The PID structure stores 2 status bits, pid_prinactive and pid_pgorphaned, to flag the PID structure as being free (prinactive) and to mark the process as orphaned or not (pgorphanedno parent process), followed by 6 pad bits (unused bits) and 24 bits to store the slot number of the /proc table entry for the process, pid_prslot. The PID is the actual process ID. The PID structure links to other PID structures in the kernel through pid_link, which maintains a hashed list of active PIDs in the kernel, and pid_pglink, which links back to the process structure.

Several condition variables are maintained in the proc structure. Condition variables in the Solaris environment implement sleep and wakeup. One such condition variable is p_holdlwps, a special condition variable for holding process LWPs. In a fork(), the LWPs must be suspended at some point so that their kernel stacks can be cloned for the new process. p_lwpexit is a condition variable used when a process's LWP is exiting so that the required process-level cleanup can be done and utilization fields updated.

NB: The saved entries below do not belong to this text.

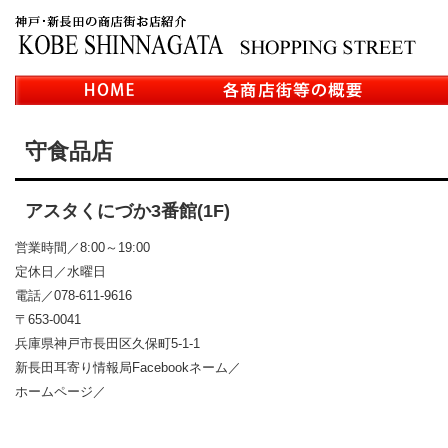
守食品店
アスタくにづか3番館(1F)
営業時間／8:00～19:00
定休日／水曜日
電話／078-611-9616
〒653-0041
兵庫県神戸市長田区久保町5-1-1
新長田耳寄り情報局Facebookネーム／
ホームページ／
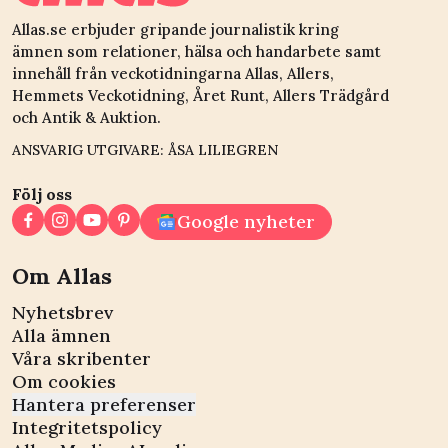
Allas.se erbjuder gripande journalistik kring
ämnen som relationer, hälsa och handarbete samt
innehåll från veckotidningarna Allas, Allers,
Hemmets Veckotidning, Året Runt, Allers Trädgård
och Antik & Auktion.
ANSVARIG UTGIVARE: ÅSA LILIEGREN
Följ oss
Google nyheter
Om Allas
Nyhetsbrev
Alla ämnen
Våra skribenter
Om cookies
Hantera preferenser
Integritetspolicy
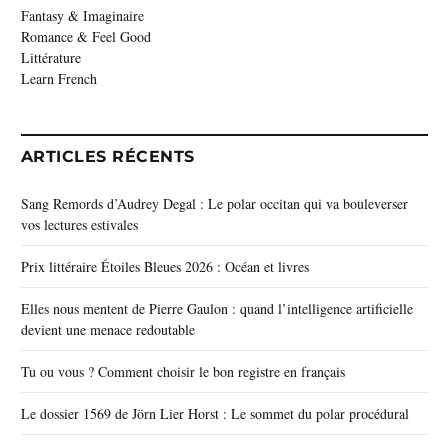
Fantasy & Imaginaire
Romance & Feel Good
Littérature
Learn French
ARTICLES RÉCENTS
Sang Remords d’Audrey Degal : Le polar occitan qui va bouleverser
vos lectures estivales
Prix littéraire Étoiles Bleues 2026 : Océan et livres
Elles nous mentent de Pierre Gaulon : quand l’intelligence artificielle
devient une menace redoutable
Tu ou vous ? Comment choisir le bon registre en français
Le dossier 1569 de Jörn Lier Horst : Le sommet du polar procédural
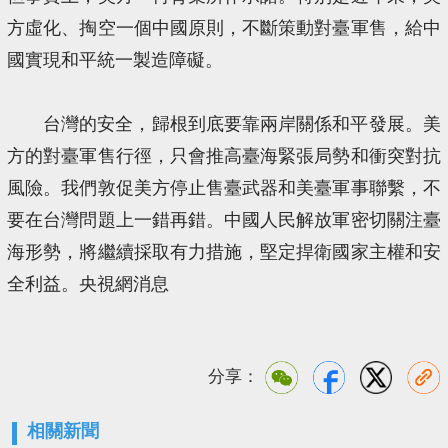
方虛化、掏空一個中國原則，不斷策動對臺軍售，給中
國實現和平統一製造障礙。
台灣的安全，歸根到底要靠兩岸關係和平發展。美
方的對臺軍售行徑，只會推高臺海緊張局勢和衝突對抗
風險。我們敦促美方停止售臺武器和美臺軍事聯繫，不
要在台灣問題上一錯再錯。中國人民解放軍密切關注臺
海形勢，將繼續採取有力措施，堅定捍衛國家主權和安
全利益。央視網消息
分享：
相關新聞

The kernel maintains time totals that reflect the amount of user time and system time the process accumulated, as well as summations for all the child processes' system time and user time. The child information is summed when a child process exits. The p_utime and p_stime fields maintain the process's user and system time, respectively; the p_cutime and p_cstime fields maintain the child process's user and system time.

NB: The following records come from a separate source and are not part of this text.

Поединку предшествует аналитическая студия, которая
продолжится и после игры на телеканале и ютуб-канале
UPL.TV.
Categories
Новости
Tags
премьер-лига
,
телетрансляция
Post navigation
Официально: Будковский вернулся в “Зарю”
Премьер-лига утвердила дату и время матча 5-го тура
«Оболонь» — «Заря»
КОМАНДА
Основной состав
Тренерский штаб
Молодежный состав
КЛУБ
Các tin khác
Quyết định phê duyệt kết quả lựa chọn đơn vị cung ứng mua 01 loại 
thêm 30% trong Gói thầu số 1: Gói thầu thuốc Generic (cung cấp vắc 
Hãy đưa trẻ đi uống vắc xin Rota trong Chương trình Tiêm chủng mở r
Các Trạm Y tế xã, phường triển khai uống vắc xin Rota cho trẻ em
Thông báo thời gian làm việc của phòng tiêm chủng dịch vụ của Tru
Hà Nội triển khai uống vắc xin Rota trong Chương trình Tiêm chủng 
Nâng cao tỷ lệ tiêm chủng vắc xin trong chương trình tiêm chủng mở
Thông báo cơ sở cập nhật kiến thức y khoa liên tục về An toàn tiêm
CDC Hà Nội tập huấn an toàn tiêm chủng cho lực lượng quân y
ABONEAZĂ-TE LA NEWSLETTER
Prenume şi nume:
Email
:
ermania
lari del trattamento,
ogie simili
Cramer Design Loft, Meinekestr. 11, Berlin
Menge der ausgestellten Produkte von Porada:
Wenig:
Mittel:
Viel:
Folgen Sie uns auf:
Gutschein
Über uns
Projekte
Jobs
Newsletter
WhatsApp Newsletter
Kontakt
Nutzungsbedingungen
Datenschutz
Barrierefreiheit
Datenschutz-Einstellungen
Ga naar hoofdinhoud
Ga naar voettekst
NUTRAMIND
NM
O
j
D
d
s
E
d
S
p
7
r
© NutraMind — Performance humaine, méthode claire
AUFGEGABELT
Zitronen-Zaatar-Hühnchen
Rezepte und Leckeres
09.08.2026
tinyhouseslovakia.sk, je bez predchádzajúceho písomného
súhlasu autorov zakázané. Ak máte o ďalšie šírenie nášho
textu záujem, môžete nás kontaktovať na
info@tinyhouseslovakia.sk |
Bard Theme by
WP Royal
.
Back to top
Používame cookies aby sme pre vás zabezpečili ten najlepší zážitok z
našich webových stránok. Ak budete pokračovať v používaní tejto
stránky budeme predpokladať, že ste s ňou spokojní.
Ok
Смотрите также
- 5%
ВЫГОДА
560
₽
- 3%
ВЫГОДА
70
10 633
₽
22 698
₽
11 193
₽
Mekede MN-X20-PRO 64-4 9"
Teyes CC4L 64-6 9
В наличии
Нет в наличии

/* * Per-process lwp and kernel thread stuff */ id_t    p_lwpid;                /* most recently allocated lwpid */ int     p_lwpcnt;               /* number of lwps in this process */ int     p_lwprcnt;              /* number of not stopped lwps */ int     p_lwpdaemon;            /* number of TP_DAEMON lwps */ int     p_lwpwait;              /* number of lwps in lwp_wait() */ int     p_lwpdwait;             /* number of daemons in lwp_wait() */ int     p_zombcnt;              /* number of zombie lwps */ kthread_t *p_tlist;             /* circular list of threads */ lwpdir_t *p_lwpdir;             /* thread (lwp) directory */ lwpdir_t *p_lwpfree;            /* p_lwpdir free list */ lwpdir_t **p_tidhash;           /* tid (lwpid) lookup hash table */ uint_t  p_lwpdir_sz;            /* number of p_lwpdir[] entries */ uint_t  p_tidhash_sz;           /* number of p_tidhash[] entries */ uint64_t p_lgrpset;             /* unprotected hint of set of lgrps */                                         /* on which process has threads */ . . .                                                       See usr/src/uts/common/sys/proc.h 


The process maintains several bits of information on LWPs and kernel threads, including a total of all LWPs linked to the process (p_lwpcnt) and all LWPs created (p_lwptotal). Counters are maintained for the number of blocked LWPs (p_lwpblocked), runnable LWPs (p_lwprcnt), and zombie LWPs (p_zombcnt). A pointer rooted in the proc structure references a linked list of kernel threads (p_tlist) and a linked list of zombie threads (p_zomblist). A zombie process is a process that has exited but whose parent process did not issue a wait call to retrieve the exit status. Zombie processes appear as defunct in ps(1) output.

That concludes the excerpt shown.